La religion n’est pas le frein, les religieux intégristes le sont. Ils reprennent à leur seul compte l’interdit de tuer qui organise moralement toutes les sociétés modernes et démocratiques. Cet interdit moral est toutefois décliné dans des situations où il n’est pas question de tuer, mais d’accompagner, d’assister activement s’il le faut. La religion catholique promeut un modèle d’accompagnement à la mort, le sien, dont nous savons qu’il supporte et même valorise l’agonie, comme en a témoigné Jean Paul II qui l’a mise en scène pour lui-même avec un certain succès. L’accompagnement jusqu’au bout, tant valorisé en soins palliatifs, n’est rien d’autre que l’attente du trépas.

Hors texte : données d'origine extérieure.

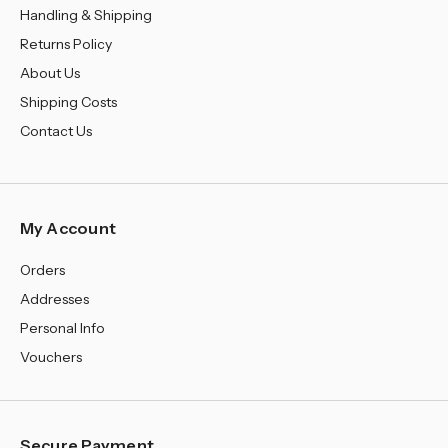
Handling & Shipping
Returns Policy
About Us
Shipping Costs
Contact Us
My Account
Orders
Addresses
Personal Info
Vouchers
Secure Payment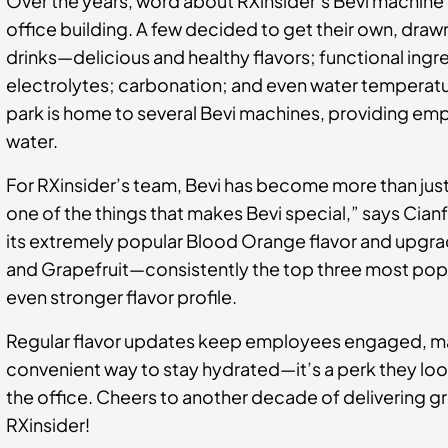
Over the years, word about RXinsider’s Bevi machine 
office building. A few decided to get their own, dra
drinks—delicious and healthy flavors; functional ingr
electrolytes; carbonation; and even water temperatur
park is home to several Bevi machines, providing emp
water.
For RXinsider’s team, Bevi has become more than just 
one of the things that makes Bevi special,” says Cianfa
its extremely popular Blood Orange flavor and upgra
and Grapefruit—consistently the top three most pop
even stronger flavor profile.
Regular flavor updates keep employees engaged, ma
convenient way to stay hydrated—it’s a perk they loo
the office. Cheers to another decade of delivering g
RXinsider!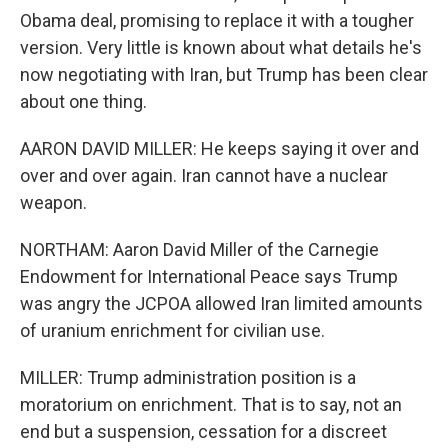
Obama deal, promising to replace it with a tougher
version. Very little is known about what details he's
now negotiating with Iran, but Trump has been clear
about one thing.
AARON DAVID MILLER: He keeps saying it over and
over and over again. Iran cannot have a nuclear
weapon.
NORTHAM: Aaron David Miller of the Carnegie
Endowment for International Peace says Trump
was angry the JCPOA allowed Iran limited amounts
of uranium enrichment for civilian use.
MILLER: Trump administration position is a
moratorium on enrichment. That is to say, not an
end but a suspension, cessation for a discreet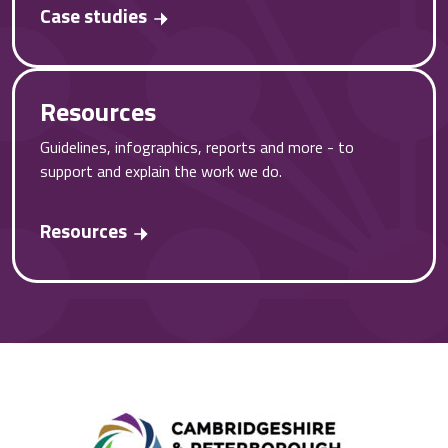
Case studies
Resources
Guidelines, infographics, reports and more - to
support and explain the work we do.
Resources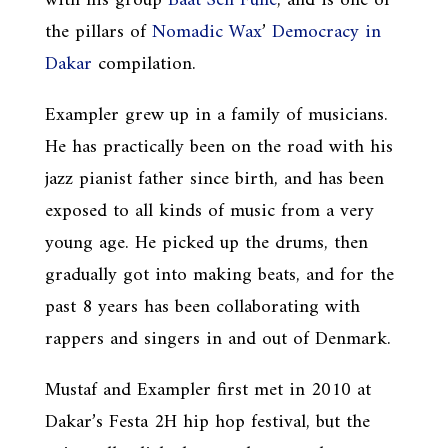
with his group
Baat Sen Fune
, and is one of
the pillars of
Nomadic Wax
’
Democracy in
Dakar
compilation.
Exampler grew up in a family of musicians.
He has practically been on the road with his
jazz pianist father since birth, and has been
exposed to all kinds of music from a very
young age. He picked up the drums, then
gradually got into making beats, and for the
past 8 years has been collaborating with
rappers and singers in and out of Denmark.
Mustaf and Exampler first met in 2010 at
Dakar’s Festa 2H hip hop festival, but the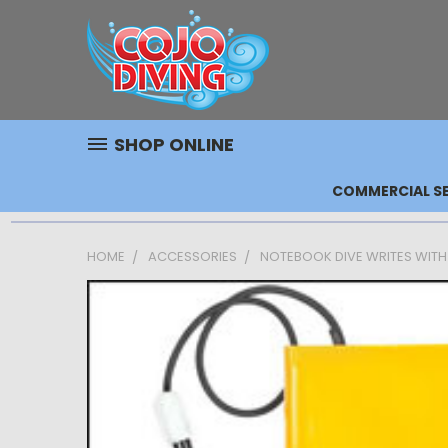
SHOP ONLINE
COMMERCIAL SE
HOME
ACCESSORIES
NOTEBOOK DIVE WRITES WITH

« La question de la formation
des médecins est plus centrale »
C’est une mort douce, catholiquement acceptée, alors que l’euthanasie est une mort douce institutionnellement acceptée, même si elle est provoquée. En réalité, je pense que la question de la formation des médecins est plus centrale. Il y a vraiment une médecine française assez étonnante qui s’enferme un peu dans sa dimension hexagonale. Il y a une réaction de la médecine française à l’évolution de la société en général. En restant influente dans les écoles de médecine, bien au-delà de son poids sociologique d’aujourd’hui dans la société française, l’Église parvient à protéger un de ses socles en résistant avec l’interdit de l’euthanasie et du suicide assisté. Elle résiste à la volonté des hommes de contrôler leur existence en rapport avec le sens qu’ils lui donnent, au point d’en imaginer lucidement le terme.